→ Exercise: Give back the full listing exactly, setting the pictures aside.

→ Data extract:
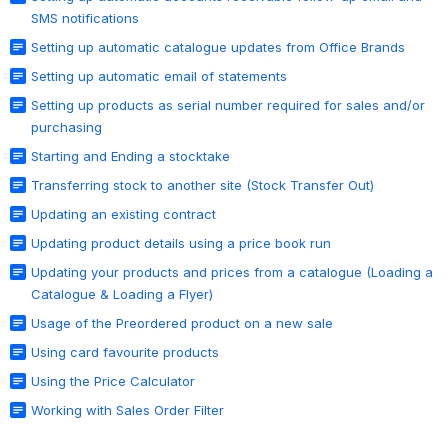
SMS notifications
Setting up automatic catalogue updates from Office Brands
Setting up automatic email of statements
Setting up products as serial number required for sales and/or
purchasing
Starting and Ending a stocktake
Transferring stock to another site (Stock Transfer Out)
Updating an existing contract
Updating product details using a price book run
Updating your products and prices from a catalogue (Loading a
Catalogue & Loading a Flyer)
Usage of the Preordered product on a new sale
Using card favourite products
Using the Price Calculator
Working with Sales Order Filter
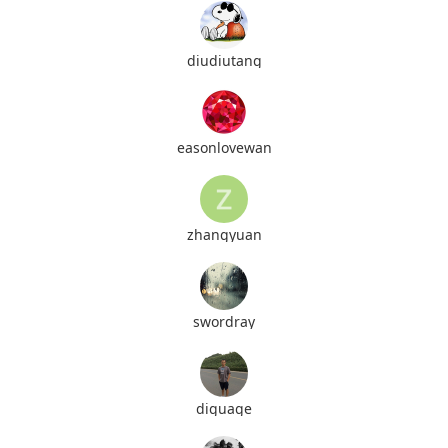
diudiutang
easonlovewan
zhangyuan
swordray
diguage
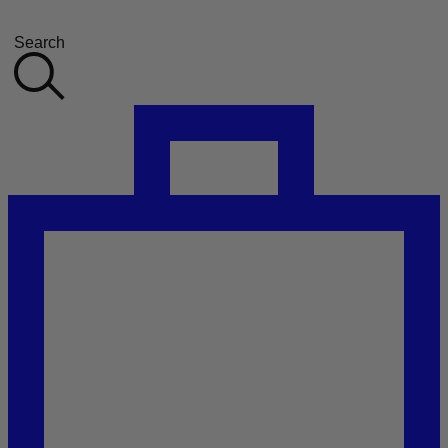
Search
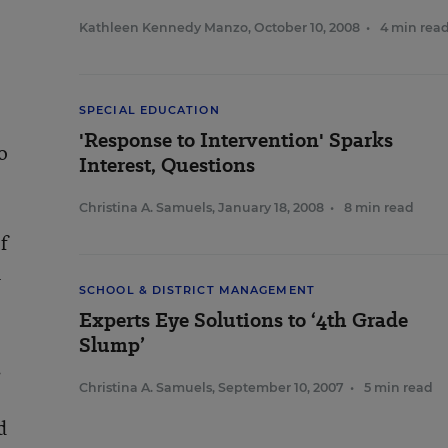
Kathleen Kennedy Manzo
,
October 10, 2008
•
4 min rea
SPECIAL EDUCATION
'Response to Intervention' Sparks
o
Interest, Questions
Christina A. Samuels
,
January 18, 2008
•
8 min read
f
n
SCHOOL & DISTRICT MANAGEMENT
Experts Eye Solutions to ‘4th Grade
Slump’
.
Christina A. Samuels
,
September 10, 2007
•
5 min read
d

→ Exercise output:
SMS notifications
Setting up automatic catalogue updates from Office Brands
Setting up automatic email of statements
Setting up products as serial number required for sales and/or
purchasing
Starting and Ending a stocktake
Transferring stock to another site (Stock Transfer Out)
Updating an existing contract
Updating product details using a price book run
Updating your products and prices from a catalogue (Loading a
Catalogue & Loading a Flyer)
Usage of the Preordered product on a new sale
Using card favourite products
Using the Price Calculator
Working with Sales Order Filter
diudiutang
easonlovewan
zhangyuan
swordray
diguage
Search
Kathleen Kennedy Manzo
,
October 10, 2008
•
4 min rea
SPECIAL EDUCATION
'Response to Intervention' Sparks
o
Interest, Questions
Christina A. Samuels
,
January 18, 2008
•
8 min read
f
n
SCHOOL & DISTRICT MANAGEMENT
Experts Eye Solutions to ‘4th Grade
Slump’
.
Christina A. Samuels
,
September 10, 2007
•
5 min read
d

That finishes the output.